Beijing has sought to mitigate low growth with a series of easing measures to provide support, slashing key interest rates and pumping cash into the banking system.

As far as Japan is concerned, some experts believe the BOJ has taken the era of financial engineering into an entirely new dimension.

As investors still struggle to grasp concepts such as quantitative easing and negative interest rates, it now has introduced “yield curve control” in an effort to boost its moribund economy.

The policy will entail keeping its 10-year government bond yield at zero.
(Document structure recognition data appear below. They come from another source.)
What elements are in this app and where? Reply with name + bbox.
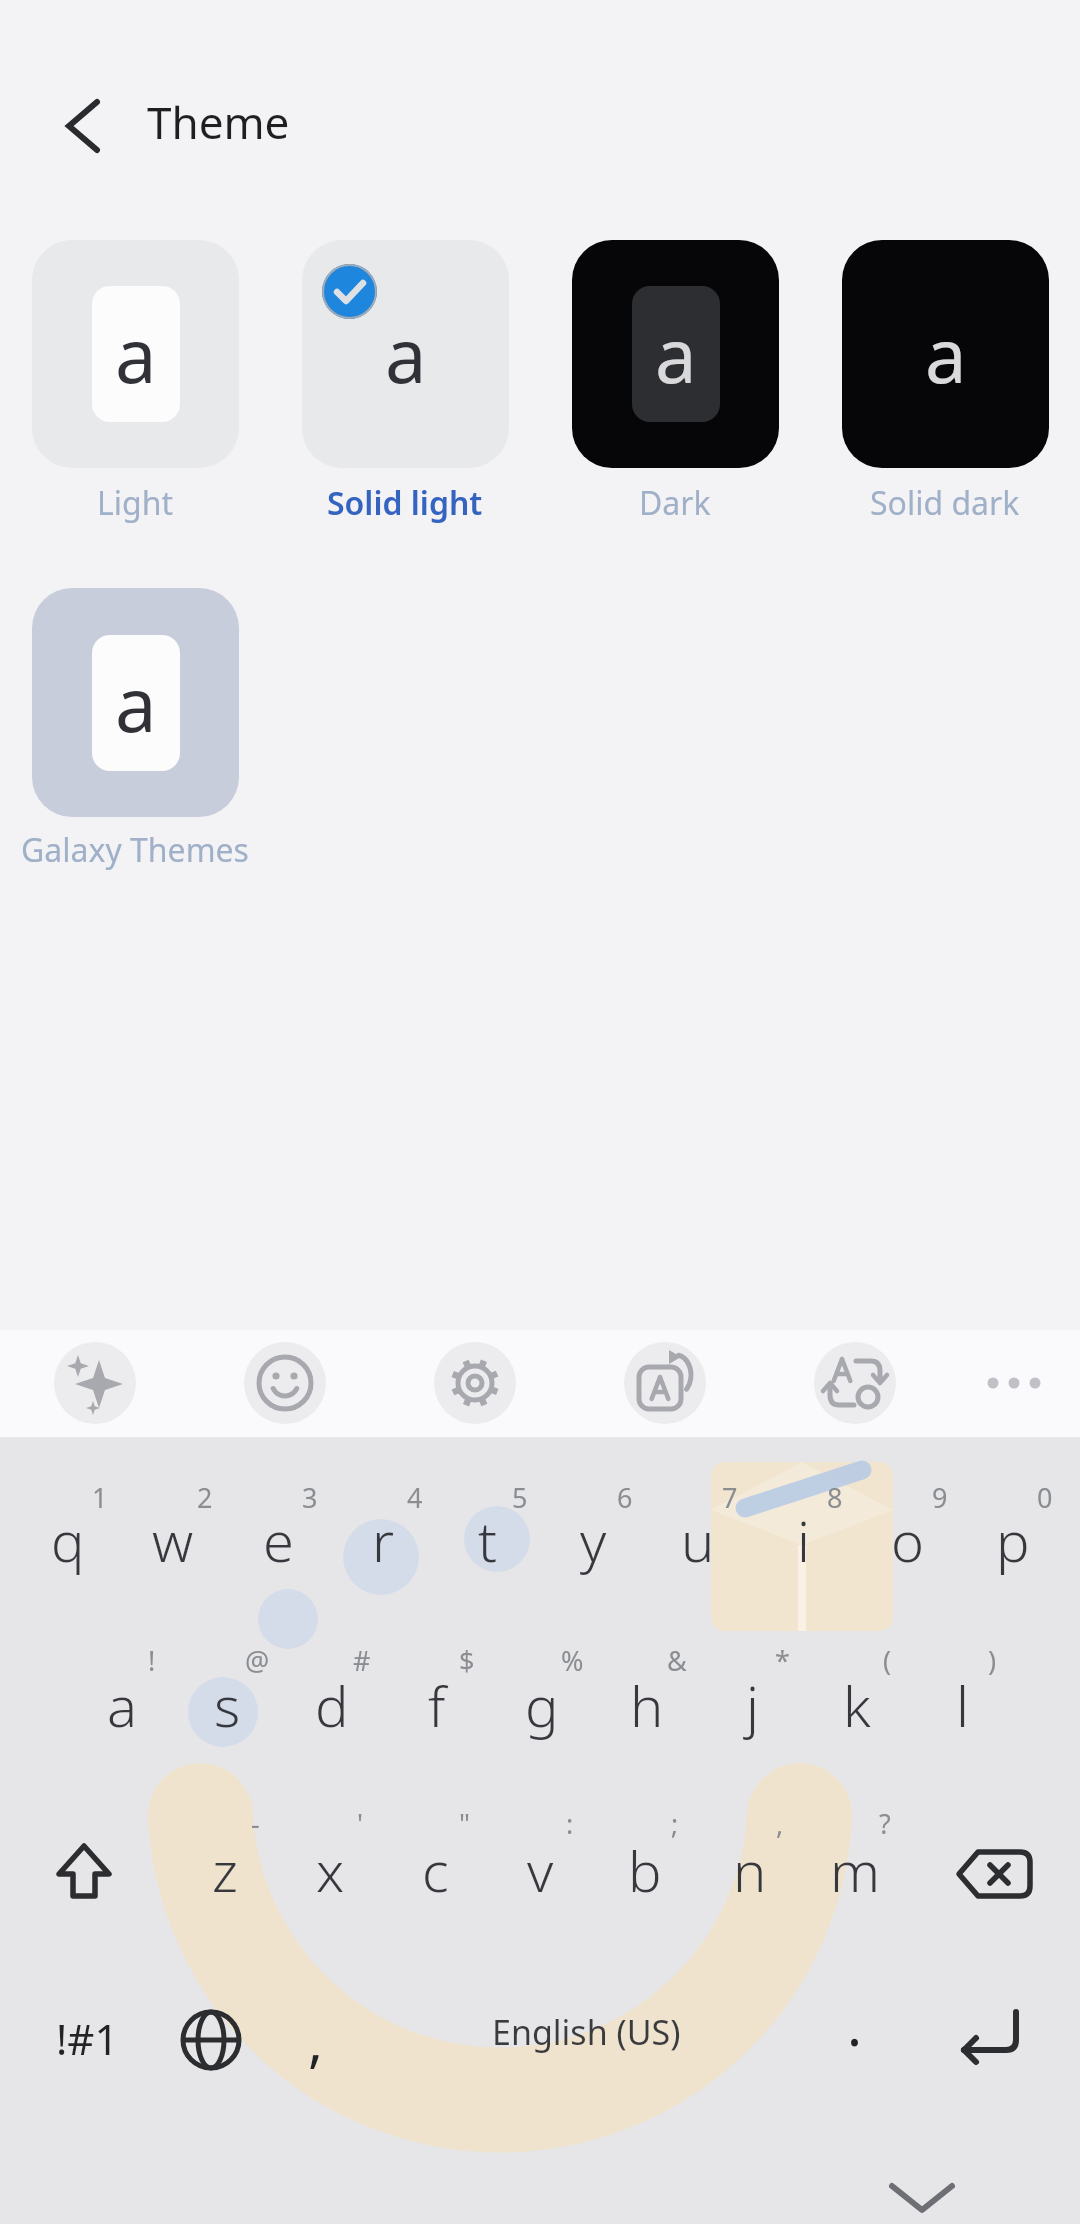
staticText: a	[115, 653, 157, 754]
staticText: '	[357, 1805, 364, 1842]
button[interactable]	[814, 1342, 896, 1424]
button[interactable]: d	[282, 1645, 382, 1765]
button[interactable]	[434, 1342, 516, 1424]
staticText: t	[478, 1502, 498, 1578]
staticText: Theme	[147, 92, 290, 152]
staticText: a	[655, 304, 697, 405]
staticText: a	[107, 1667, 138, 1743]
button[interactable]: a	[72, 1645, 172, 1765]
button[interactable]: Solid dark	[815, 448, 1075, 558]
staticText: f	[428, 1667, 446, 1743]
button[interactable]	[50, 95, 114, 159]
staticText: !#1	[56, 2010, 119, 2067]
button[interactable]	[171, 2000, 251, 2080]
staticText: a	[925, 304, 967, 405]
staticText: 3	[302, 1479, 318, 1516]
staticText: English (US)	[492, 2009, 681, 2055]
button[interactable]	[40, 1832, 128, 1912]
button[interactable]: Galaxy Themes	[5, 795, 265, 905]
staticText: u	[681, 1502, 715, 1578]
button[interactable]: a	[32, 240, 239, 468]
staticText: b	[628, 1832, 662, 1908]
staticText: z	[212, 1832, 238, 1908]
button[interactable]: k	[807, 1645, 907, 1765]
button[interactable]: y	[543, 1480, 643, 1600]
button[interactable]: z	[175, 1810, 275, 1930]
button[interactable]: Dark	[545, 448, 805, 558]
button[interactable]: w	[123, 1480, 223, 1600]
staticText: e	[263, 1502, 294, 1578]
staticText: -	[251, 1805, 260, 1842]
button[interactable]: o	[858, 1480, 958, 1600]
button[interactable]: f	[387, 1645, 487, 1765]
staticText: 0	[1037, 1479, 1053, 1516]
button[interactable]: m	[805, 1810, 905, 1930]
staticText: )	[988, 1642, 997, 1679]
staticText: q	[51, 1502, 85, 1578]
button[interactable]	[624, 1342, 706, 1424]
staticText: (	[883, 1642, 892, 1679]
staticText: s	[214, 1667, 241, 1743]
staticText: !	[148, 1642, 156, 1679]
button[interactable]: !#1	[17, 1983, 157, 2093]
button[interactable]: g	[492, 1645, 592, 1765]
staticText: @	[245, 1642, 270, 1679]
staticText: Light	[97, 481, 174, 525]
staticText: Dark	[639, 481, 711, 525]
staticText: 5	[512, 1479, 528, 1516]
staticText: "	[459, 1805, 471, 1842]
staticText: w	[152, 1502, 194, 1578]
staticText: d	[315, 1667, 349, 1743]
staticText: p	[996, 1502, 1030, 1578]
staticText: 7	[722, 1479, 738, 1516]
button[interactable]: a	[572, 240, 779, 468]
staticText: g	[525, 1667, 559, 1743]
button[interactable]: a	[32, 588, 239, 817]
staticText: %	[561, 1642, 584, 1679]
button[interactable]	[54, 1342, 136, 1424]
staticText: ?	[879, 1805, 891, 1842]
staticText: #	[353, 1642, 371, 1679]
staticText: a	[385, 304, 427, 405]
button[interactable]	[882, 2170, 962, 2224]
button[interactable]: l	[912, 1645, 1012, 1765]
button[interactable]: Light	[5, 448, 265, 558]
button[interactable]: b	[595, 1810, 695, 1930]
button[interactable]	[244, 1342, 326, 1424]
button[interactable]: a	[842, 240, 1049, 468]
button[interactable]: Solid light	[275, 448, 535, 558]
button[interactable]: .	[810, 1969, 900, 2079]
staticText: $	[459, 1642, 475, 1679]
button[interactable]: v	[490, 1810, 590, 1930]
button[interactable]: ,	[271, 1985, 361, 2095]
button[interactable]: j	[702, 1645, 802, 1765]
button[interactable]: English (US)	[376, 1977, 796, 2087]
button[interactable]: h	[597, 1645, 697, 1765]
staticText: h	[630, 1667, 664, 1743]
button[interactable]: a	[302, 240, 509, 468]
button[interactable]: c	[385, 1810, 485, 1930]
button[interactable]	[946, 2000, 1026, 2080]
staticText: m	[830, 1832, 881, 1908]
button[interactable]: n	[700, 1810, 800, 1930]
button[interactable]: u	[648, 1480, 748, 1600]
staticText: c	[422, 1832, 449, 1908]
button[interactable]: e	[228, 1480, 328, 1600]
button[interactable]: q	[18, 1480, 118, 1600]
button[interactable]: x	[280, 1810, 380, 1930]
staticText: i	[797, 1502, 810, 1578]
button[interactable]: t	[438, 1480, 538, 1600]
staticText: 6	[617, 1479, 633, 1516]
staticText: 4	[407, 1479, 423, 1516]
button[interactable]	[950, 1834, 1040, 1914]
button[interactable]: r	[333, 1480, 433, 1600]
staticText: v	[527, 1832, 554, 1908]
button[interactable]: i	[753, 1480, 853, 1600]
staticText: j	[746, 1667, 759, 1743]
button[interactable]	[973, 1342, 1055, 1424]
staticText: Solid light	[327, 481, 483, 525]
staticText: Solid dark	[870, 481, 1020, 525]
button[interactable]: p	[963, 1480, 1063, 1600]
button[interactable]: s	[177, 1645, 277, 1765]
staticText: 2	[197, 1479, 213, 1516]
Generally, it’s thought that central banks can control only short-term interest rates, but the BOJ believes that its own form of quantitative easing will help control the 10-year and steepen the yield curve — that is, increase the difference between the yields of short-term bonds — which are negative in Japan — and long-term bonds.

Earlier, the US Stocks fell Monday as recession fears mounted, making the fourth consecutive day of losses for all three averages.

The Dow Jones Industrial Average shed 162.92 points, or 0.49 percent, to close at 32,757.54. The S&P 500 fell 0.90 percent to 3,817.66, and the Nasdaq Composite shed 1.49 percent to 10,546.03, weighed down by shares of Amazon, which slipped 3.35 percent.

The moves followed another down week for stocks after the Federal Reserve delivered a 50 basis point short-term interest rate hike and signaled higher-for-longer rates. Fears that the central bank will push the US economy into a recession increased as policymakers upped their forecast for future hikes above previous expectations, saying they now expect to increase rates to 5.1 percent.